What is a HELOC?
A Home Equity Line Of Credit (HELOC, pronounced he-lock) can be an excellent financing tool, if it is used properly. A HELOC is basically a credit card secured by a mortgage or deed of trust on your property. You only pay interest on the amounts you borrow on the HELOC. If you don't use the line of credit, you don't have any monthly payments to make. You can access the HELOC by writing checks provided by the lender. In most cases, it will be a second lien on your property.
If you need to borrow money to pay off debts or make a major purchase, a home equity line of credit (HELOC) can be useful. A HELOC is a form of revolving credit secured by the equity in your home. This is an open ended loan that can be paid down or charged up for the term of the loan, much like a credit card. The interest rate fluctuates (typically monthly).
With a HELOC, your lender will approve you for a specific amount of credit - the maximum amount you may borrow at any one time under the plan. In determining your credit limit, your income, debts, credit history and other financial obligations will be reviewed. In many cases an appraisal will not be required on your home, instead lenders use an auto-evaluation system to determine the home's market value. Your credit limit will be based on a percentage of your home's appraised value, which is then subtracted from the balance owed on your existing mortgage.
Most HELOCs have a fixed period (5, 10, even 20 years) during which you can borrow money. Typically, you will use special checks or a credit card to draw on your line. You will be required to make a minimum payment each month usually the interest that accrued during the draw period. However, the interest you pay is usually tax deductible. (consult your tax professional) At the end of your "draw period," you will be required to pay off the loan, making monthly payments on the principal and interest.
What is a Fixed Rate 2nd?
A Fixed Rate 2nd mortgate is just as it sounds. The rate on the 2nd mortgage is Fixed for a certain time period, usually 10, 15 or 20 years. The most popular is called a "30 due in 15 (or 30/15)". This 2nd loan is amortized over 30 years, but has a balloon payment in 15 years. This loan will offer the lowest monthly payment.
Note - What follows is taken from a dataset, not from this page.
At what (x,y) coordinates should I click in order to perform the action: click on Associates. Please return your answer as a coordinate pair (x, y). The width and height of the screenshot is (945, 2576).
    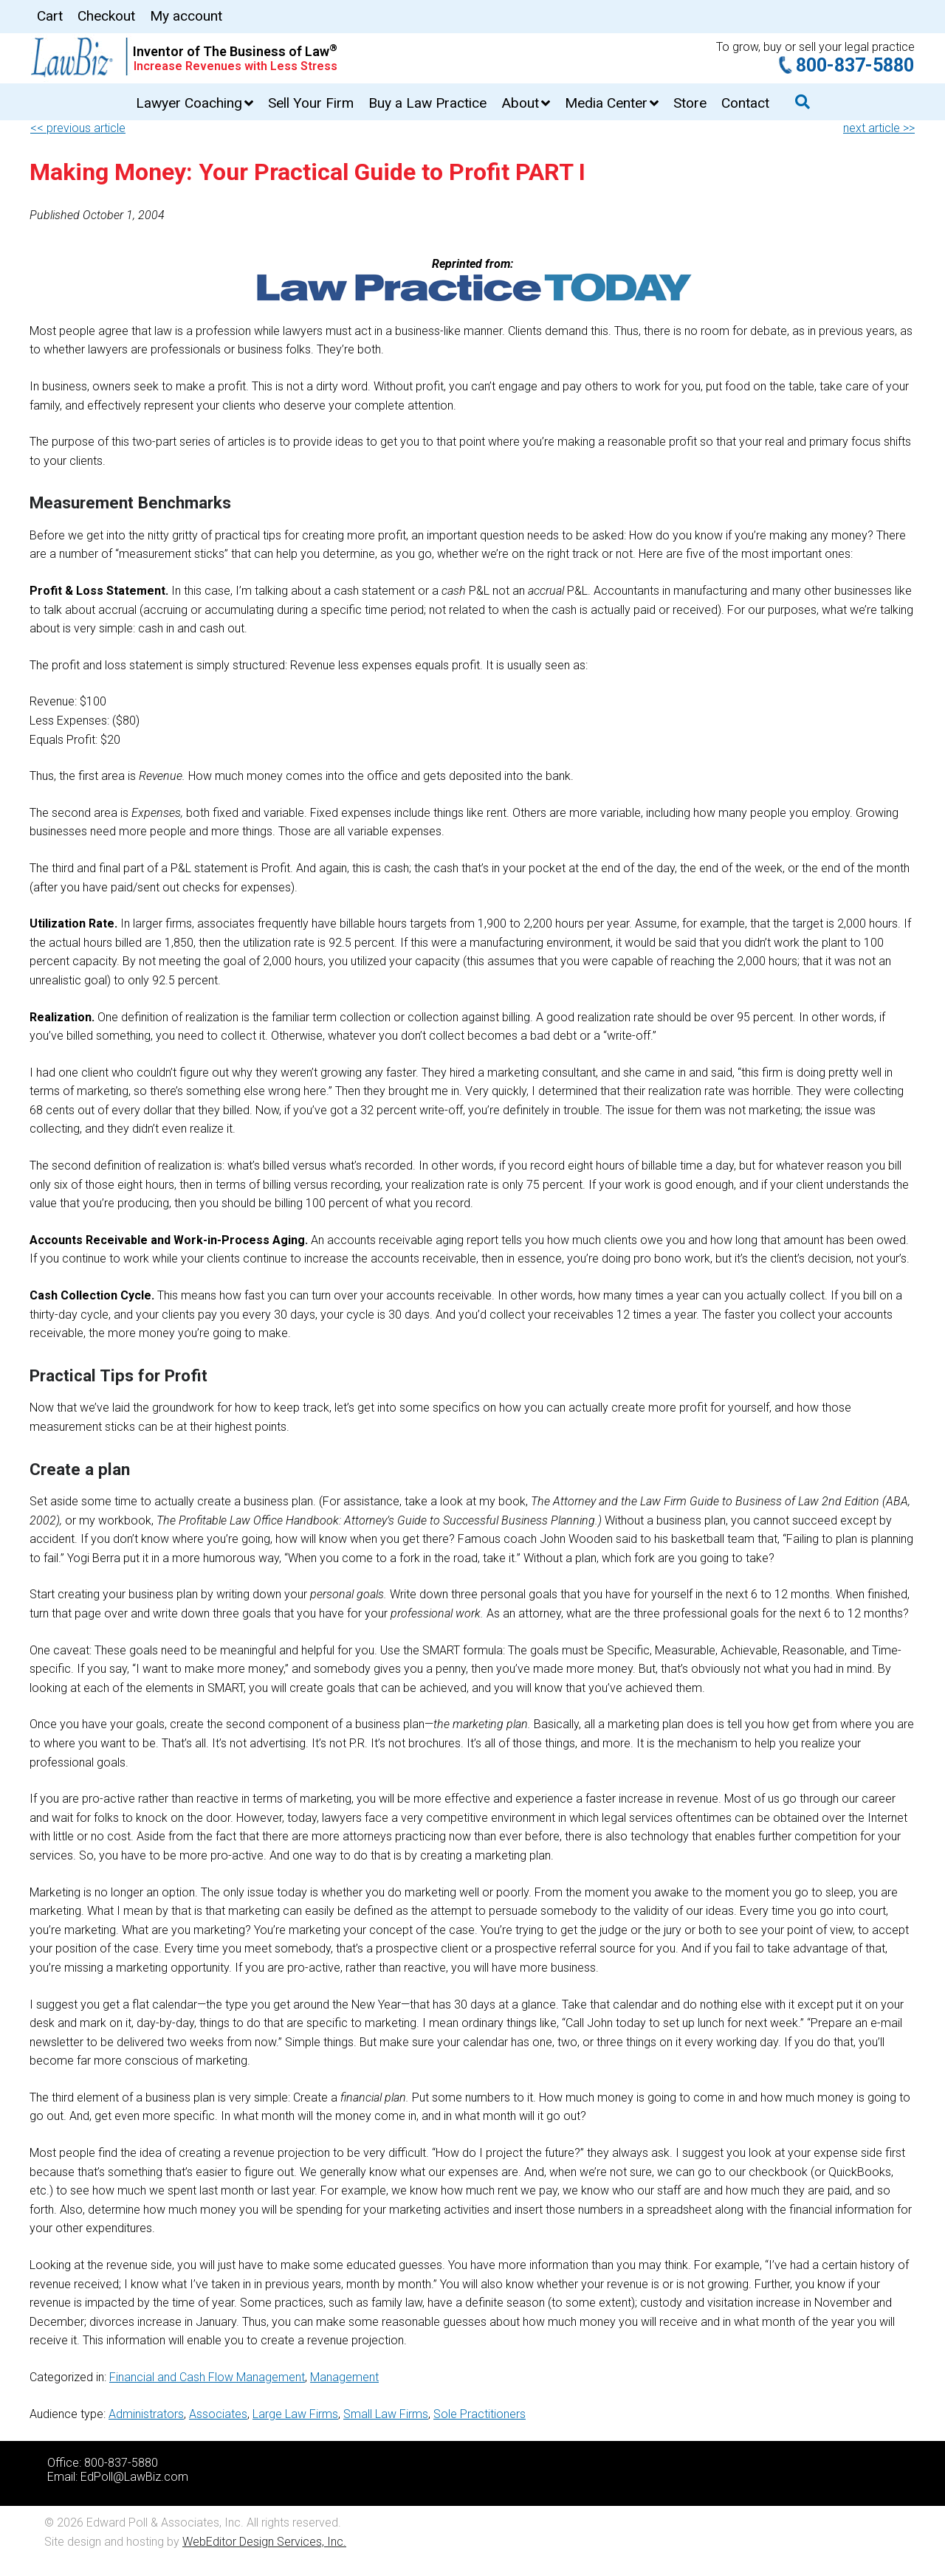
    Looking at the image, I should click on (218, 2414).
Most borrowers do not worry about the future balloon payment as they have already made plans to refinance to consolidate their loans; or sell the house before the balloon payment comes due in 15 years.
These loans are usually for amounts of $150,000 or less and taken out because of the fear interest rates are rising. Consumers utilize this loan to payoff credit card debt, installment loans, and roll over their HELOCs (if they fear rates could move higher).